Just when we thought the depths of dating apps couldn’t get much murkier, research has shown a link between female users and unhealthy control over their weight.
Tinder has more than 66 million active users worldwide, so we’re guessing things would be VERY different.
Despite a recent report showing that dating apps are the least preferred way of meeting a romantic partner, 53% of 25- to 34-year-olds said they do use apps in the search for a partner.
But we all know the contentious issues concerning dating apps.
Catfishing, ghosting, online shaming and unsolicited “dick pics” are just some of the things that many users endure in their quest for love. Unsurprisingly, these can lead to mental health problems. In fact, a study by the University of North Texas last year found that dating app users report lower self-esteem and lower psychosocial well-being than non-users.
The most recent research into users’ mental wellbeing has now showed even darker findings.
A new report in the Journal of Eating Disorders suggests that men and women who use dating apps have an increased risk of controlling their weight in unhealthy ways.
It reports that women who use the apps are up to 26.9 times more likely to adopt extreme dieting tactics to try to control their weight than those who don’t. It also found that male app users are 14.6 times more likely to take unhealthy weight control measures.
Nearly 45% of the female participants and 54% of male participants said they had fasted at some point over the past 12 months as a form of weight control. More than a fifth of the women and over a third of the men said they had vomited for weight control, while 24% of the women and 41% of the men said they had used laxatives. Also, men were much more likely than women to use steroids and supplements to build up their muscles.

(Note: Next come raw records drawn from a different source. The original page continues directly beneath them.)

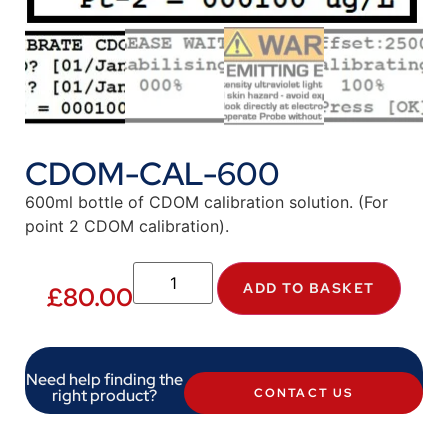
CDOM-CAL-600
600ml bottle of CDOM calibration solution. (For
point 2 CDOM calibration).
ADD TO BASKET
£
80.00
Need help finding the
right product?
CONTACT US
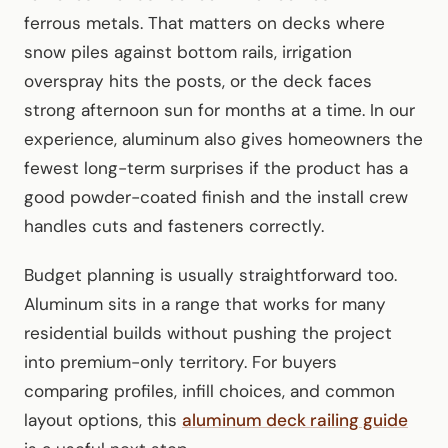
ferrous metals. That matters on decks where
snow piles against bottom rails, irrigation
overspray hits the posts, or the deck faces
strong afternoon sun for months at a time. In our
experience, aluminum also gives homeowners the
fewest long-term surprises if the product has a
good powder-coated finish and the install crew
handles cuts and fasteners correctly.
Budget planning is usually straightforward too.
Aluminum sits in a range that works for many
residential builds without pushing the project
into premium-only territory. For buyers
comparing profiles, infill choices, and common
layout options, this
aluminum deck railing guide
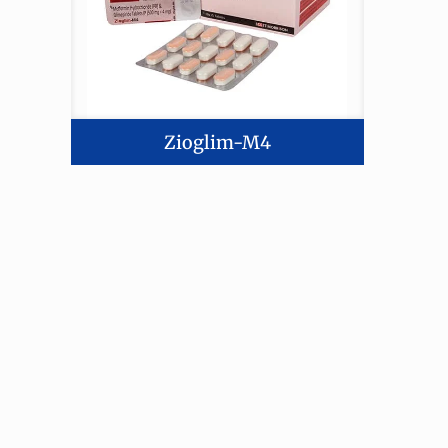
Zioglim-M4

However, the researchers said that a direct link could not be proved and more research was needed to explore the relationship.
People swipe left or right within milliseconds based on their first impressions of potential matches, which puts a lot of pressure on users to create “swipe right” profiles - so it’s easy to see how body image can quickly become a huge issue.
“While we do not know if the people in our study were already engaging in these weight control behaviours before using dating apps, we worry that the use of these image and appearance-focused services could exacerbate those behaviours,” said Dr Alvin Tran, lead author of the study from Harvard TH Chan School of Public Health in Boston.
“With the tremendous growth in dating app usage in the US, and an increasing number of studies linking their use to body image concerns and unhealthy weight control behaviours, there is a need to further understand how dating apps influence health behaviours and outcomes.”
With these worrying findings, more research is urgently needed.